Wells Fargo WFC Q3 2024 Earnings
Wells Fargo on Friday reported third-quarter earnings that exceeded Wall Street expectations, sending its shares higher.
Here’s what the bank reported compared to what Wall Street expected, according to a survey of analysts by LSEG:
- Adjusted earnings per share: $1.52 vs. $1.28 expected
- Revenue: $20.37 billion vs. $20.42 billion expected
The bank’s shares rose more than 4% in morning trading after the results. The better-than-expected earnings came even with a sharp decline in net interest income, a key measure of how much a bank earns from lending.
The San Francisco-based lender posted $11.69 billion in net interest income, down 11% from the same quarter last year and less than FactSet’s estimate of $11.9 billion. Wells said the drop was due to higher funding costs amid customers’ migration to higher-yielding deposit products.

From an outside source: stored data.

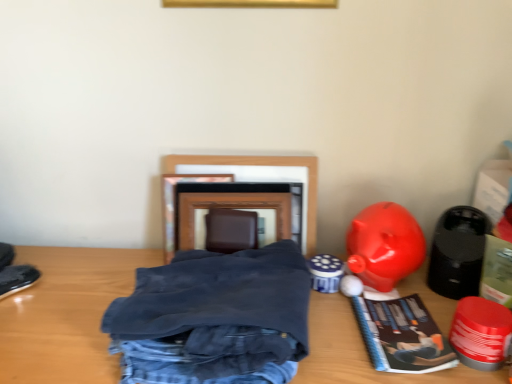 This screenshot has width=512, height=384. In order to click on free space above wooden table at center (from a real-world perspective) in this screenshot , I will do `click(146, 263)`. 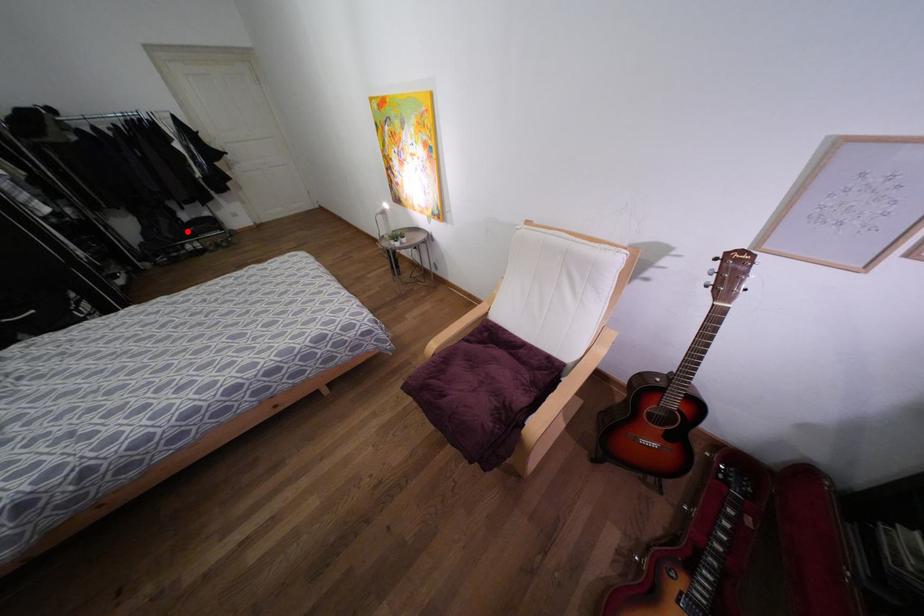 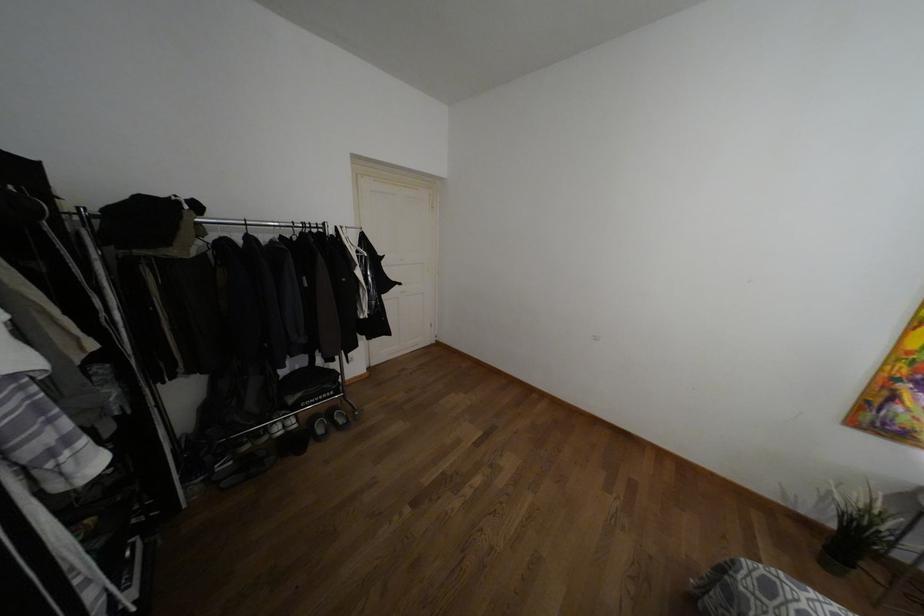 Find the pixel in the second image that matches the highlighted location in the first image.

(290, 399) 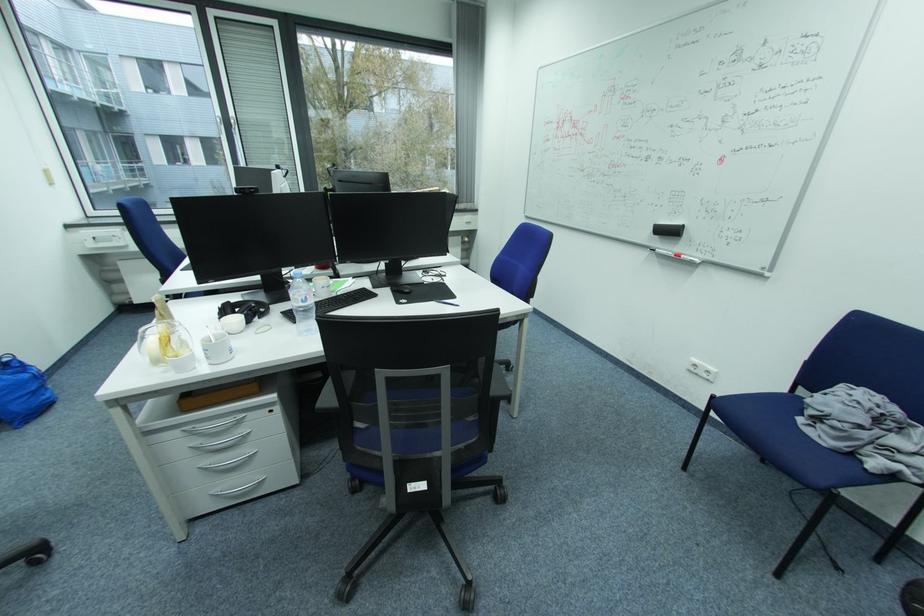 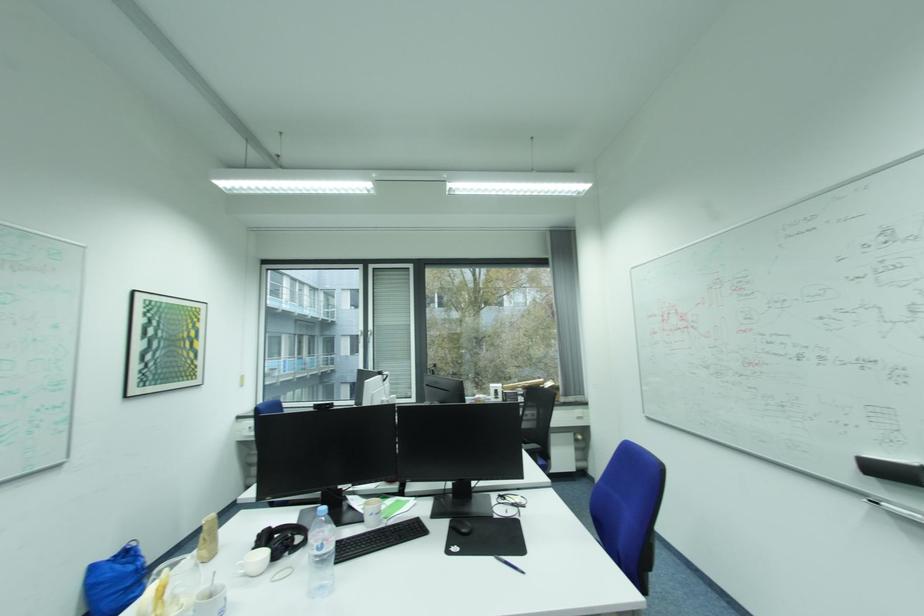 Find the pixel in the second image that matches point 213,341 in the first image.

(205, 596) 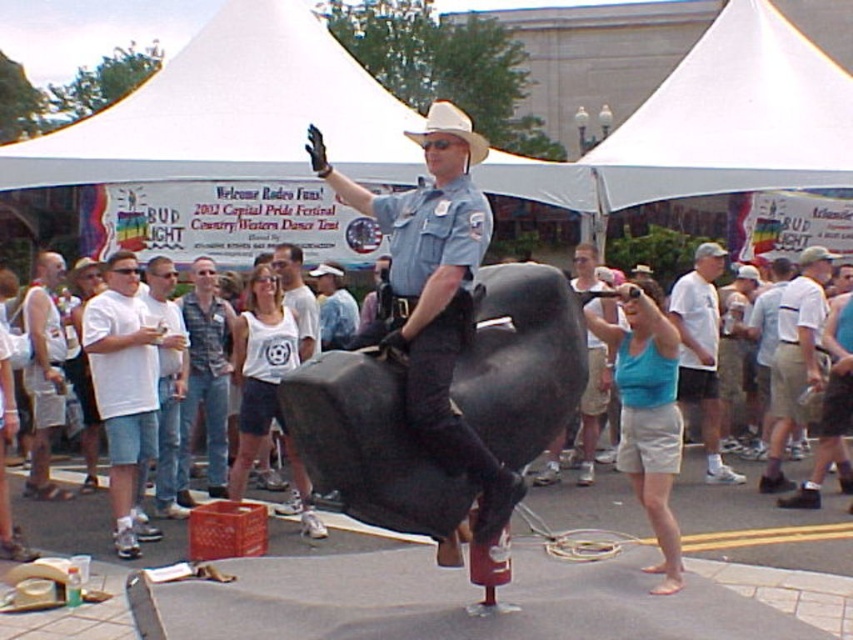 You are a photographer at the fair who wants to capture both the white cotton shirt at center and the denim shirt at center in a single photo. The camera you have can capture a maximum distance of 4 meters between subjects. Will you be able to include both shirts in the photo?

The white cotton shirt at center is 4.12 meters from the denim shirt at center. Since the camera can only capture up to 4 meters between subjects, the distance is too great to include both shirts in the photo.

You are a photographer at the fair and want to capture a photo of the two people wearing the white cotton shirt at center and denim shirt at center. Since you want to highlight both equally, which shirt should you position closer to the camera to make them appear the same size?

The white cotton shirt at center is taller than the denim shirt at center. To make them appear the same size in the photo, position the denim shirt at center closer to the camera since it is shorter. This way, its closer proximity will compensate for its smaller height, balancing their apparent sizes. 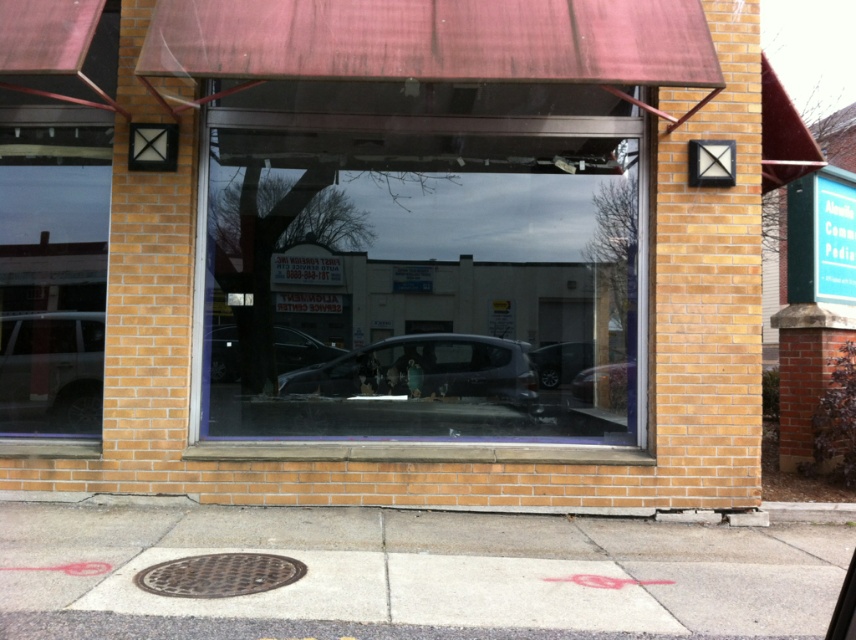 Is transparent glass window at center positioned before shiny black sedan at center?

Yes.

Between transparent glass window at center and shiny black sedan at center, which one appears on the left side from the viewer's perspective?

transparent glass window at center is more to the left.

Identify the location of transparent glass window at center. This screenshot has height=640, width=856. (420, 259).

Locate an element on the screen. The width and height of the screenshot is (856, 640). transparent glass window at center is located at coordinates (420, 259).

Is matte silver car at left bigger than brown concrete curb at lower center?

Correct, matte silver car at left is larger in size than brown concrete curb at lower center.

This screenshot has width=856, height=640. I want to click on matte silver car at left, so click(51, 372).

Is satin black car at center positioned at the back of matte black car at center?

That is False.

Between satin black car at center and matte black car at center, which one has more height?

With more height is satin black car at center.

Is point (319, 374) farther from camera compared to point (217, 358)?

Yes, point (319, 374) is behind point (217, 358).

The height and width of the screenshot is (640, 856). I want to click on satin black car at center, so click(425, 371). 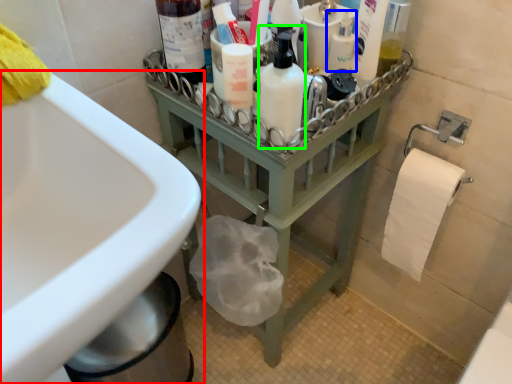 Question: Considering the real-world distances, which object is closest to sink (highlighted by a red box)? mouthwash (highlighted by a blue box) or cleaning product (highlighted by a green box).

Choices:
 (A) mouthwash
 (B) cleaning product

Answer: (B) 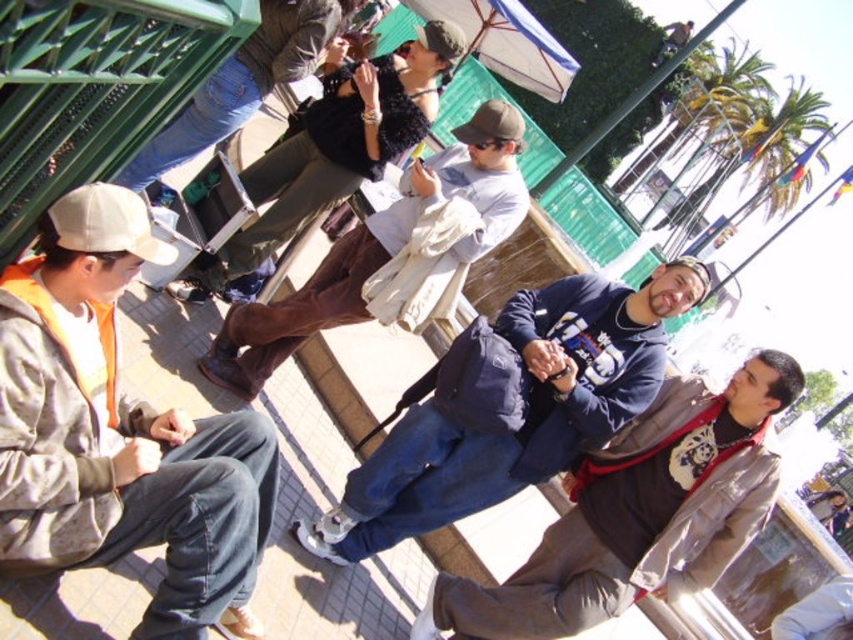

“Our earnings profile is very different than five years ago, as we have been making strategic investments in many of our businesses and downgrading or selling others,” CEO Charles Scharf said in a statement. “Our revenue streams are more diverse and fee-based income grew 16% during the first nine months of the year, largely offsetting headwinds in net interest income.”
Wells saw its net income fall to $5.11 billion, or $1.42 per share, in the third quarter, from $5.77 billion, or $1.48 per share, during the same quarter a year earlier. Net income included $447 million, or 10 cents per share, in losses on debt securities, the company said. Revenue fell to $20.37 billion from $20.86 billion a year ago.
The bank set aside $1.07 billion as a provision for credit losses, compared with $1.2 billion last year.
Wells repurchased $3.5 billion in common stock in the third quarter, bringing its nine-month total to more than $15 billion, or a 60% increase from a year earlier.
The bank’s shares have gained 17% in 2024, lagging the S&P 500.